“Song of the open road”

| Written by Francesco


AFOOT and light-hearted, I take to the open road,
Healthy, free, the world before me,
The long brown path before me, leading wherever I choose.

Henceforth I ask not good-fortune—I myself am good fortune;
Henceforth I whimper no more, postpone no more, need nothing,
Strong and content, I travel the open road.

The earth—that is sufficient;
I do not want the constellations any nearer;
I know they are very well where they are;
I know they suffice for those who belong to them.

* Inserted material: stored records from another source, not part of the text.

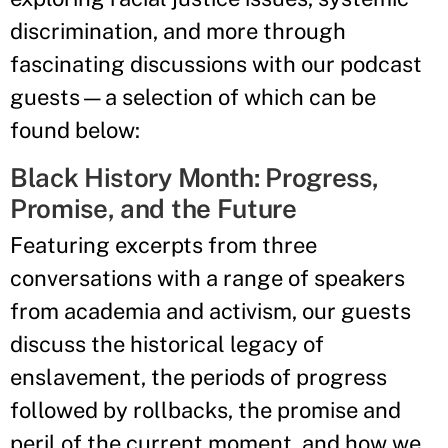
discrimination, and more through
fascinating discussions with our podcast
guests—a selection of which can be
found below:
Black History Month: Progress,
Promise, and the Future
Featuring excerpts from three
conversations with a range of speakers
from academia and activism, our guests
discuss the historical legacy of
enslavement, the periods of progress
followed by rollbacks, the promise and
peril of the current moment, and how we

(Still here I carry my old delicious burdens;
I carry them, men and women—I carry them with me wherever I go;
I swear it is impossible for me to get rid of them;
I am fill’d with them, and I will fill them in return.)

….14….

The Soul travels;
The body does not travel as much as the soul;
The body has just as great a work as the soul, and parts away at last for the journeys of the soul.

All parts away for the progress of souls;
All religion, all solid things, arts, governments,
—all that was or is apparent upon this globe or any globe,
falls into niches and corners before the procession of Souls along the grand roads of the universe.

Of the progress of the souls of men and women along the grand roads of the universe,
all other progress is the needed emblem and sustenance.

Forever alive, forever forward,
Stately, solemn, sad, withdrawn, baffled, mad, turbulent, feeble, dissatisfied,
Desperate, proud, fond, sick, accepted by men, rejected by men,
They go! they go! I know that they go, but I know not where they go;
But I know that they go toward the best—toward something great.